I cocked an eyebrow. I wanted to ask what School-San meant, but then something occurred to me. She was still a machine, with programming. Programming about music. Maybe she was using this analogy because it was what she knew. So I sighed and relaxed.
“Are you the only one of the three that can, well, move and talk like you do?”
School-San looked over at Master-San, then back at me.
“I’m not sure. I don’t believe they can. Their communication skills are limited to the sensors they have programmed into them and the pre-recorded responses they’ve received.”
I nodded, sitting back on the counter.
“Huh, ok. So, can you move then? Do you need to be plugged in?”
“Not for another fifty-nine minutes and twenty one seconds.” School-San replied, then started to walk towards me. As much as I trusted her at this point, it was a bit scary to see this robot walk towards me. I could see now, fully, the rigidity of her limbs, and how awkward it was to see her hair refuse to move and her eyes refuse to blink. She walked a few feet closer to me then stopped, hands behind her back.
“Does my presence intimidate you?” School-San asked.
“Um, kind of.” I said, smiling a little. I chuckled nervously like I did yesterday. I didn’t get all the mechanics around my new friend here, but her presence sure beat a night job of boredom, no matter how much I’m introverted.
“Apologies,” School-San continued, “I try and accommodate both this store’s customers as well as staff.

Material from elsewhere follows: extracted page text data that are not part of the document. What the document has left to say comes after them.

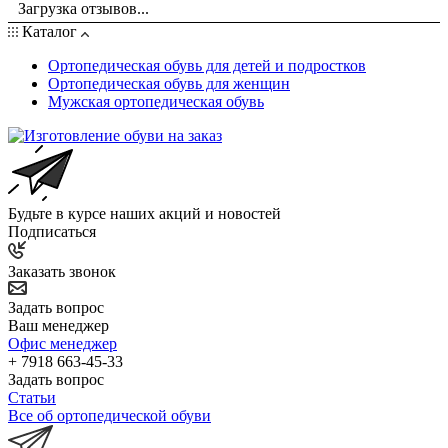
Загрузка отзывов...
Каталог
Ортопедическая обувь для детей и подростков
Ортопедическая обувь для женщин
Мужская ортопедическая обувь
Будьте в курсе наших акций и новостей
Подписаться
Заказать звонок
Задать вопрос
Ваш менеджер
Офис менеджер
+ 7918 663-45-33
Задать вопрос
Статьи
Все об ортопедической обуви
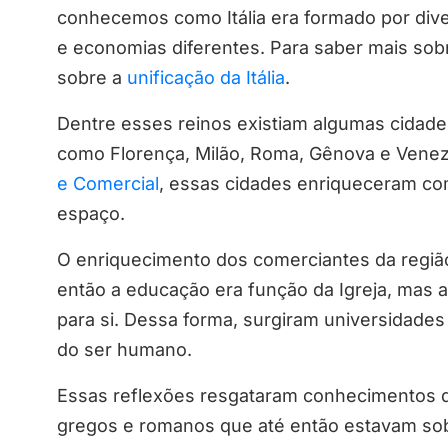
conhecemos como Itália era formado por diver
e economias diferentes. Para saber mais sob
sobre a
unificação da Itália
.
Dentre esses reinos existiam algumas cidade
como Florença, Milão, Roma, Gênova e Vene
e Comercial
, essas cidades enriqueceram c
espaço.
O enriquecimento dos comerciantes da regiã
então a educação era função da Igreja, mas a
para si. Dessa forma, surgiram universidades
do ser humano.
Essas reflexões resgataram conhecimentos 
gregos e romanos que até então estavam sob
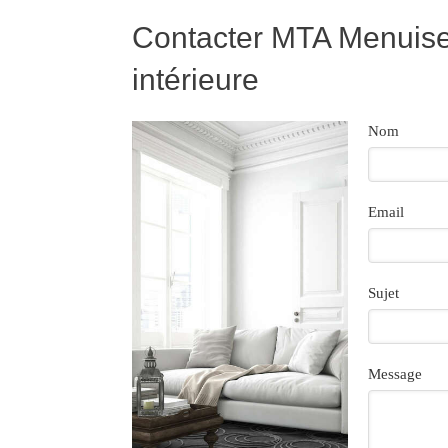
Contacter MTA Menuiser
intérieure
Nom
Email
Sujet
Message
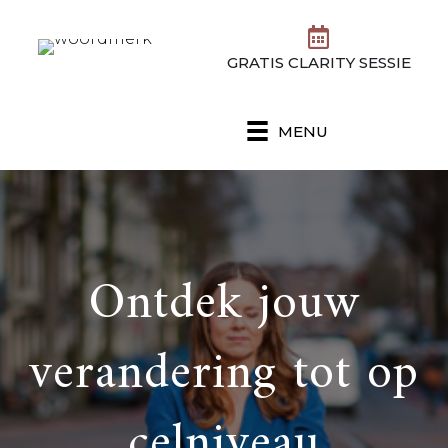
GRATIS CLARITY SESSIE
MENU
Ontdek jouw
verandering tot op
celniveau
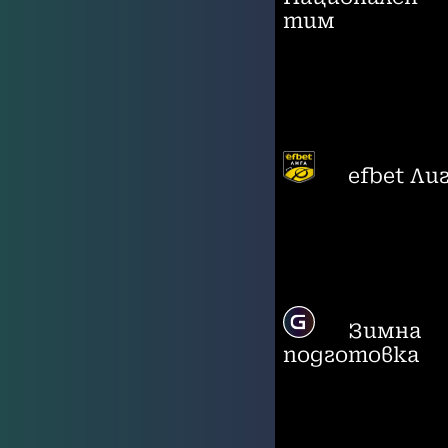
тим
efbet Ли
Зимна
подготовка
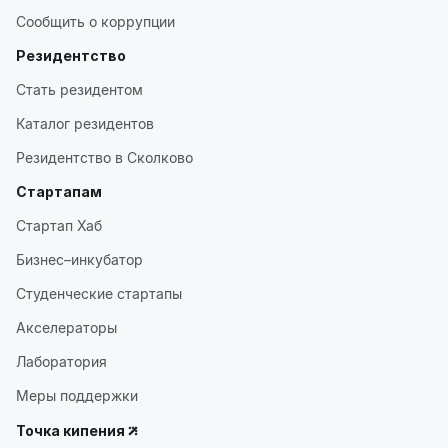
Сообщить о коррупции
Резидентство
Стать резидентом
Каталог резидентов
Резидентство в Сколково
Стартапам
Стартап Хаб
Бизнес–инкубатор
Студенческие стартапы
Акселераторы
Лаборатория
Меры поддержки
Точка кипения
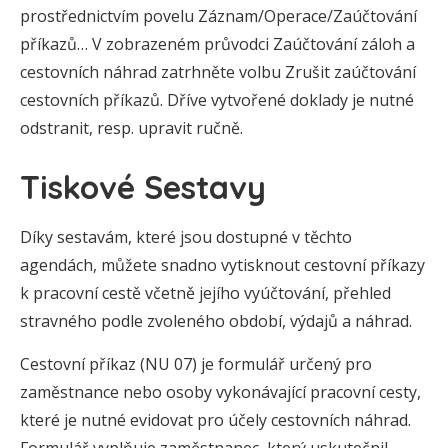
prostřednictvím povelu Záznam/Operace/Zaúčtování
příkazů… V zobrazeném průvodci Zaúčtování záloh a
cestovních náhrad zatrhněte volbu Zrušit zaúčtování
cestovních příkazů. Dříve vytvořené doklady je nutné
odstranit, resp. upravit ručně.
Tiskové Sestavy
Díky sestavám, které jsou dostupné v těchto
agendách, můžete snadno vytisknout cestovní příkazy
k pracovní cestě včetně jejího vyúčtování, přehled
stravného podle zvoleného období, výdajů a náhrad.
Cestovní příkaz (NU 07) je formulář určený pro
zaměstnance nebo osoby vykonávající pracovní cesty,
které je nutné evidovat pro účely cestovních náhrad.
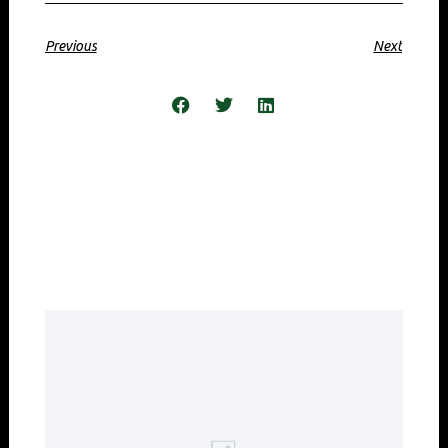
Previous
Next
Share the Post:
Related Posts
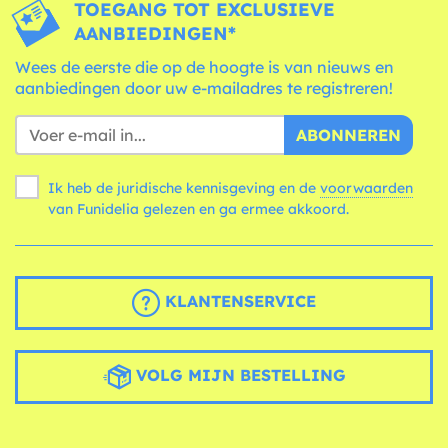
TOEGANG TOT EXCLUSIEVE
AANBIEDINGEN*
Wees de eerste die op de hoogte is van nieuws en
aanbiedingen door uw e-mailadres te registreren!
ABONNEREN
Ik heb de juridische kennisgeving en de
voorwaarden
van Funidelia gelezen en ga ermee akkoord.
KLANTENSERVICE
VOLG MIJN BESTELLING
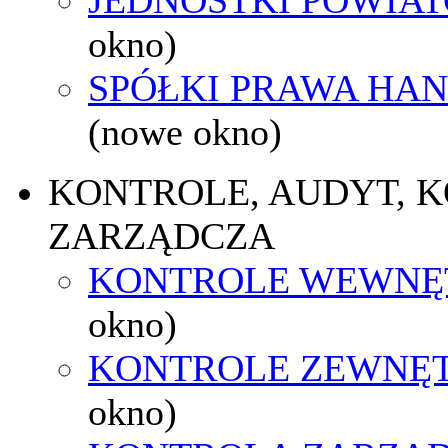
okno)
SPÓŁKI PRAWA HA
(nowe okno)
KONTROLE, AUDYT, 
ZARZĄDCZA
KONTROLE WEWNĘ
okno)
KONTROLE ZEWNĘ
okno)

I am sorry if there is an error about me.”
I relaxed as I held up a hand encouragingly. School-San was just being a machine.
“It’s alright, I’ve just never seen a somewhat-sentient machine before. It’s a new thing to take in.”
School-San cocked her head to one, though her expression didn’t change. I wasn’t sure if there was a screw loose or she was trying to mirror a quizzical look.
“I understand. Thank you for clarifying.”
I nodded, then walked past School-San.
“Well, better check the shelves quick.”
“Do you require any assistance?”
I turned and looked at School-San. Something told him that this job might not be half bad after all.
“Sure. That’ll be nice. I just have to make sure all the shelves are storing the same number of CDs and stuff.”
“In increments of twenty, correct?”
I raised my eyebrows. School-San must have overheard me talking to myself the night before.
“Yeah,” I smiled, “that’s right.”
School-San nodded, then disappeared behind another shelf to check the merchandise. I had to laugh as I put my hands on my hips, smiling curiously at School-San. Maybe this job wouldn’t be so bad after all.